Bladder Infection (cont.)
William C. Shiel Jr., MD, FACP, FACR
Dr. Shiel received a Bachelor of Science degree with honors from the University of Notre Dame. There he was involved in research in radiation biology and received the Huisking Scholarship. After graduating from St. Louis University School of Medicine, he completed his Internal Medicine residency and Rheumatology fellowship at the University of California, Irvine. He is board-certified in Internal Medicine and Rheumatology.
In this Article
- What is the bladder?
- What is a bladder infection?
- What causes bladder infections?
- What are some risk factors for bladder infection?
- What are the signs and symptoms of a bladder infection in women?
- What are the signs and symptoms of a bladder infection in men?
- What are the signs and symptoms of a bladder infection in children?
- How do health care professionals diagnose a bladder infection?
- What are treatment options and medications for a bladder infection?
- Are home remedies effective for a bladder infection?
- What is the treatment for a bladder infection during pregnancy?
- What are potential complications of a bladder infection?
- Is it possible to prevent bladder infections?
- What is the prognosis for a bladder infection?
- Find a local Doctor in your town
What are some risk factors for bladder infection?
Female gender is one of the main risk factors for bladder infection. Women are at increased risk for bladder infections for a number of reasons including the following:
- Women have a shorter urethra than men which allows bacteria to gain access to the bladder much easier than in men.
- Sexual activity can increase the risk of urinary tract infections. Sexually active women tend to have more urinary tract infections than women who are not sexually active.
- The type of birth control a woman uses can affect the risk of developing urinary tract infections. Women who use diaphragms for birth control may have a higher risk of urinary tract infections, as well as women who use spermicidal agents.
- Menopausal women are at greater risk of developing urinary tract infections. Decreased estrogen levels cause changes in the urinary tract, making it more susceptible to bacteria.
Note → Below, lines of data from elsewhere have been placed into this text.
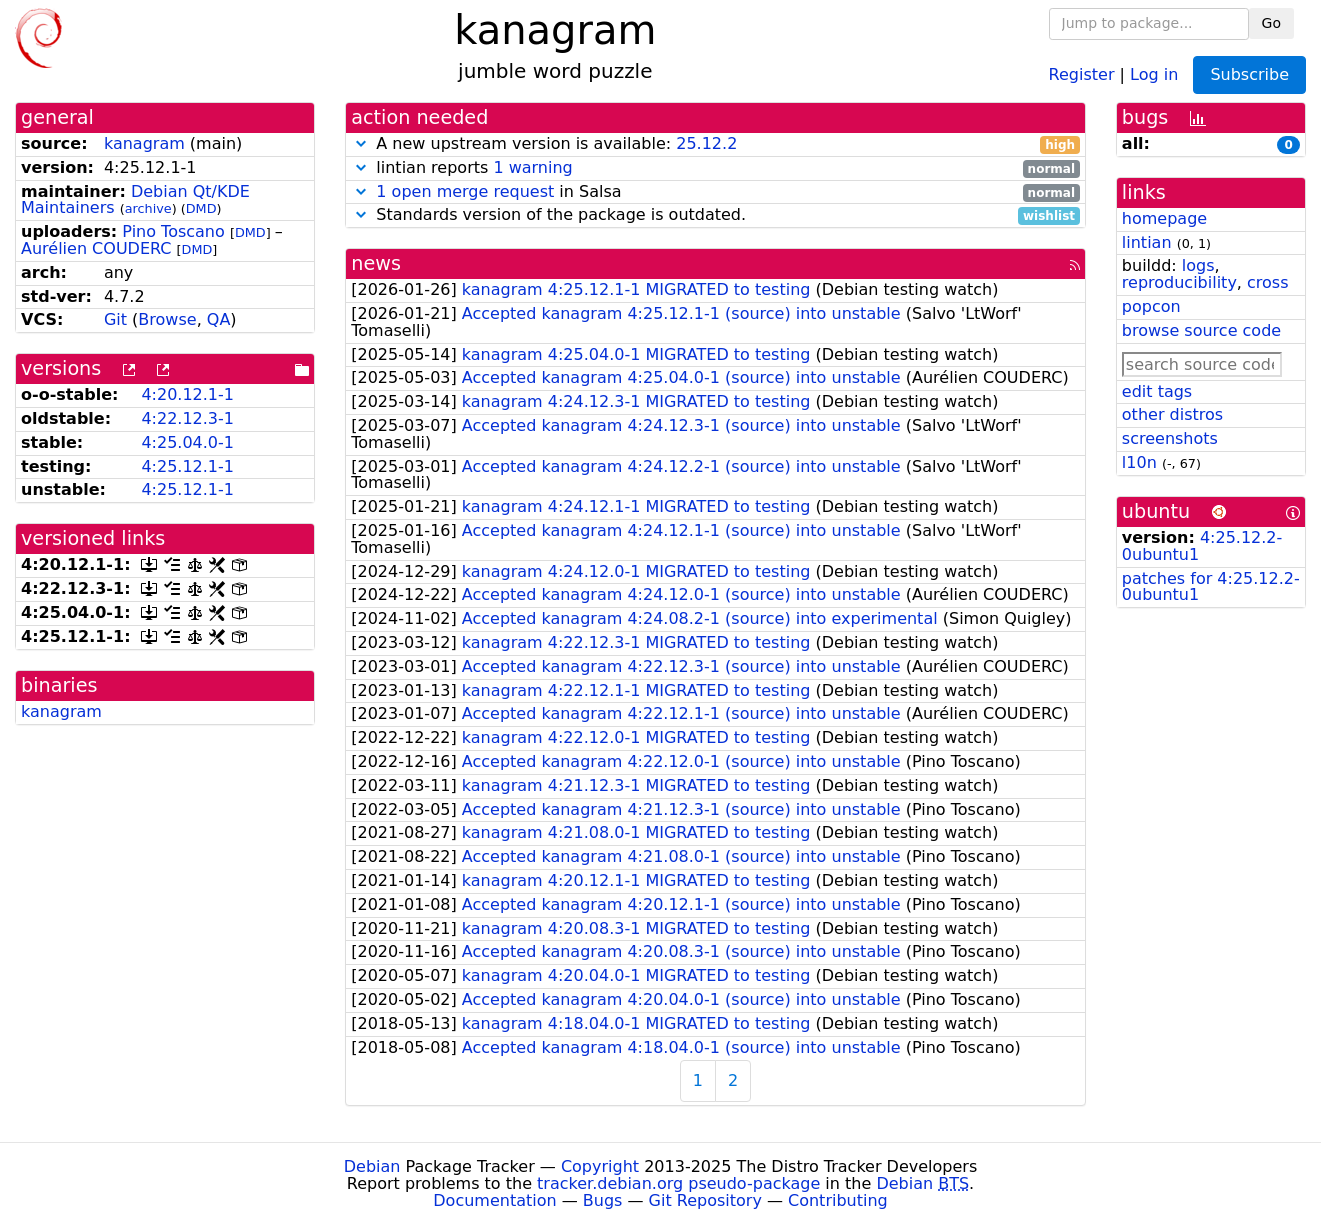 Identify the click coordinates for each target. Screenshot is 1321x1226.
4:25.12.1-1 (187, 466)
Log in (1154, 73)
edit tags (1157, 391)
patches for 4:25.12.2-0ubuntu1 (1211, 587)
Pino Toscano (173, 231)
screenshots (1170, 438)
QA (219, 319)
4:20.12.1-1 (187, 394)
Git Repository (705, 1200)
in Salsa (715, 192)
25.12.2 (706, 143)
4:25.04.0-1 (187, 442)
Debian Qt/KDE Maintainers (135, 200)
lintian (1147, 242)
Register (1082, 73)
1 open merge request (465, 191)
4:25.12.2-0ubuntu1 (1202, 546)
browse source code (1201, 330)
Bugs (603, 1200)
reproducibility (1179, 282)
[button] (361, 143)
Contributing (838, 1200)
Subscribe (1249, 74)
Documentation (494, 1200)
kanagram (144, 143)
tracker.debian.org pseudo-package (678, 1183)
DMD (201, 208)
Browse (167, 319)
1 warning (532, 167)
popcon (1151, 306)
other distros (1172, 414)
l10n (1139, 462)
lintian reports (715, 168)
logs (1198, 265)
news (376, 263)
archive (148, 208)
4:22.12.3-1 (187, 418)
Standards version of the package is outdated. (715, 215)
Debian (372, 1166)
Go (1271, 23)
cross (1267, 282)
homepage (1164, 218)
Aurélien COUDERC (96, 248)
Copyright (600, 1166)
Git (115, 319)
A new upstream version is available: (715, 144) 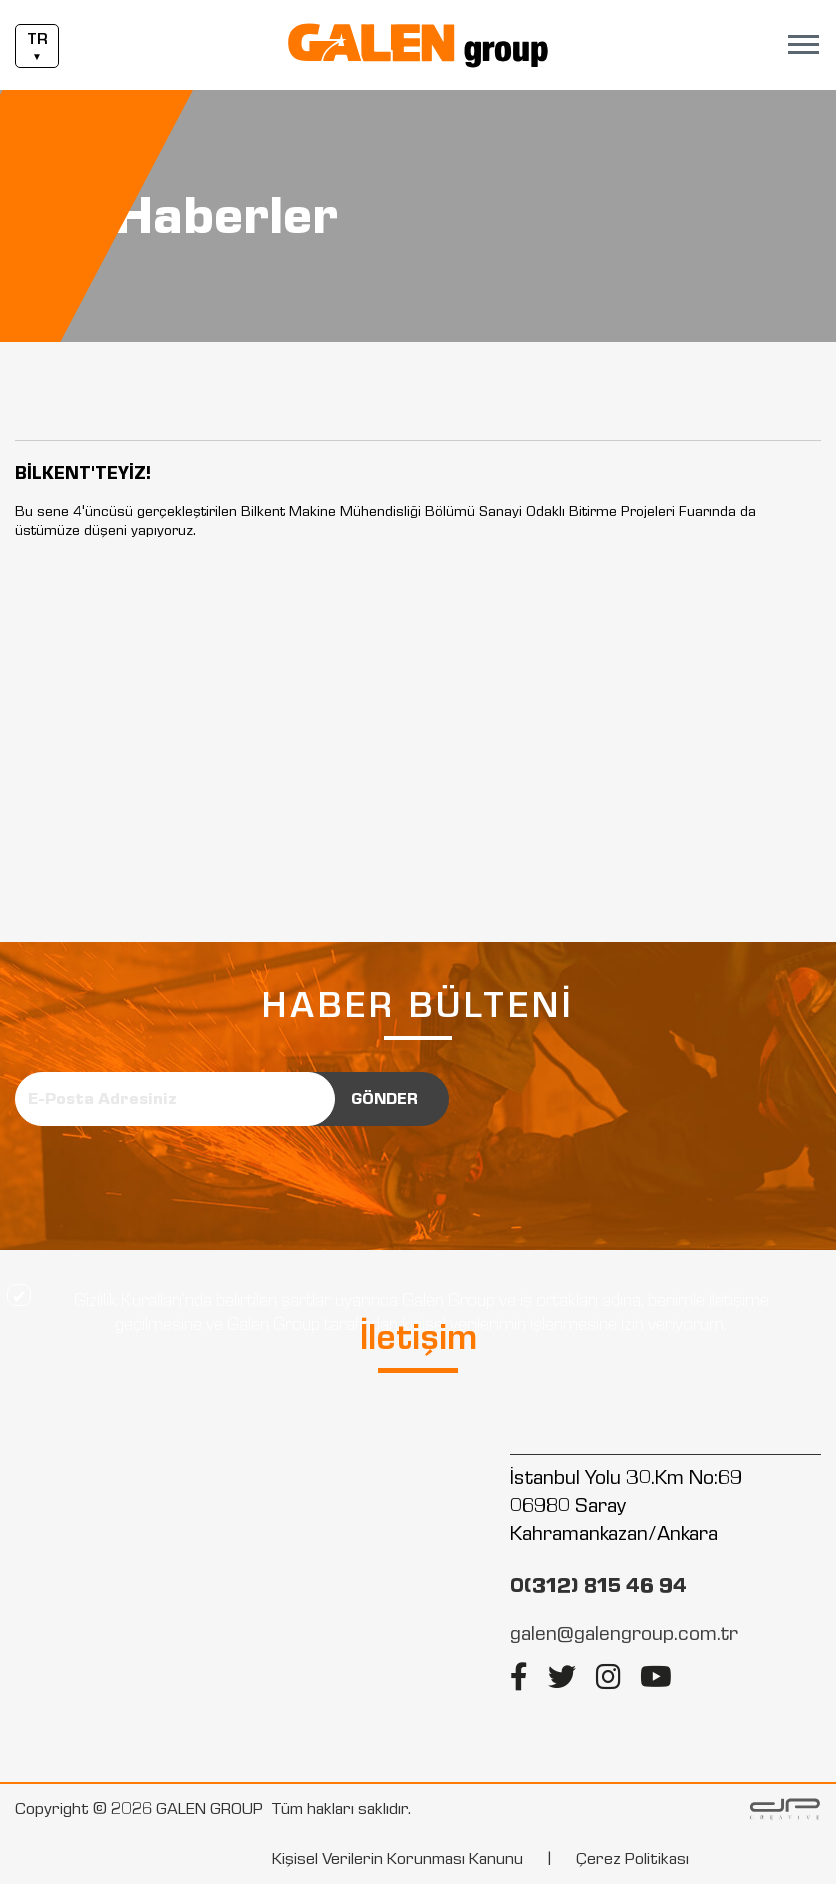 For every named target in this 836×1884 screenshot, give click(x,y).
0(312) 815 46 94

Bacteria in the bladder is one of the most common infectious issues that occurs in pregnancy. The risk of having bacteria in the urine increases with lower socioeconomic status, history of multiple children, and sickle cell trait. Pregnant women are less likely to clear the bacteria in the bladder compared to nonpregnant women and are more likely to develop symptoms.
Other risk factors include the following:
- Urinary tract abnormalities such as obstruction to the flow of urine at any level, vesicoureteral reflux (a structural abnormality that allows urine to go backwards from the bladder to the kidneys), and neurologic conditions that affect bladder function
- In men with prostate enlargement, bladder infection is also more common than in the general male population. Prostate enlargement can lead to obstruction of the normal flow of urine out of the bladder and into the urethra. Residual urine can then become infected. The higher bladder pressure needed to push urine past the enlarged prostate causes decreased blood flow to the bladder, making it more susceptible to bacteria.
- Urinary catheters (Foley catheters) are another potential risk for bladder infection. These urinary catheters are typically used in settings where an individual may not be able to urinate naturally. Urinary catheters simply provide a physical vehicle to transport bacteria from outside directly into the bladder and the urinary system. Foley catheters are commonly used in patients with severe illness, limited mobility, urinary incontinence (inability to hold their urine), bladder obstruction and urinary retention (prostate enlargement, urethral scarring, prostate cancer), bladder trauma, bladder cancer, bladder dysfunction due to neurologic conditions, or who are unable to get out of bed.
- Bladder infection is more commonly seen in patients with paralytic conditions, such as multiple sclerosis (MS), stroke, and other diseases of the nervous system, than in the general public. In these and other similar neurologic diseases, bladder function may be impaired due to abnormal nervous system control of the bladder (neurogenic bladder). As a result, urine may be retained in the bladder and not completely emptied after voiding. Urinary retention can be a cause of bladder infection. Furthermore, if urinary retention becomes more serious, causing pain and kidney dysfunction, Foley catheters may become necessary to empty the bladder and relieve the bladder pressure caused by excessive retention of urine. A catheter, in turn, can substantially increase the risk of bladder infection.
- In addition to the Foley catheter, any instrumentation of the urinary tract or nearby structures can potentially lead to cystitis. Medical procedures (cystoscopy, bladder biopsy, prostate procedures), vaginal pessary, and IUD (intrauterine device) placement for birth control can pose an increased risk of developing a bladder infection.
- In children and toddlers, the risk for bladder infection may be increased in females, uncircumcised males, those with structural abnormalities of the urinary tract, and Caucasians (four times higher than in African Americans).
- Elderly people are also at higher risk of suffering bladder infections as are individuals who take medications that weaken the immune defense system.